++++ EXERCISE DATA

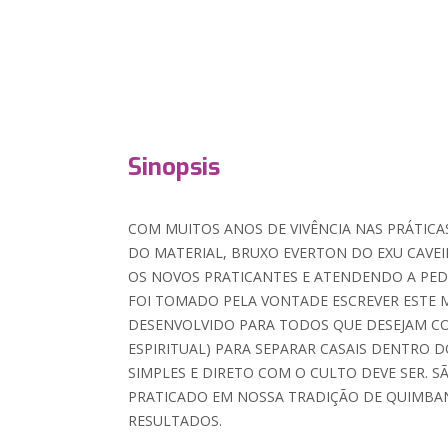
Sinopsis
COM MUITOS ANOS DE VIVÊNCIA NAS PRÁTICA
DO MATERIAL, BRUXO EVERTON DO EXU CAVEIR
OS NOVOS PRATICANTES E ATENDENDO A PED
FOI TOMADO PELA VONTADE ESCREVER ESTE 
DESENVOLVIDO PARA TODOS QUE DESEJAM CO
ESPIRITUAL) PARA SEPARAR CASAIS DENTRO 
SIMPLES E DIRETO COM O CULTO DEVE SER. S
PRATICADO EM NOSSA TRADIÇÃO DE QUIMBA
RESULTADOS.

++++++++

• WORK REQUIRED
Return, word for word, every line from the line with "FOI TOMADO PELA VONTADE ESCREVER ESTE" to the final line of the data.

• YOUR RESPONSE
FOI TOMADO PELA VONTADE ESCREVER ESTE 
DESENVOLVIDO PARA TODOS QUE DESEJAM CO
ESPIRITUAL) PARA SEPARAR CASAIS DENTRO 
SIMPLES E DIRETO COM O CULTO DEVE SER. S
PRATICADO EM NOSSA TRADIÇÃO DE QUIMBA
RESULTADOS.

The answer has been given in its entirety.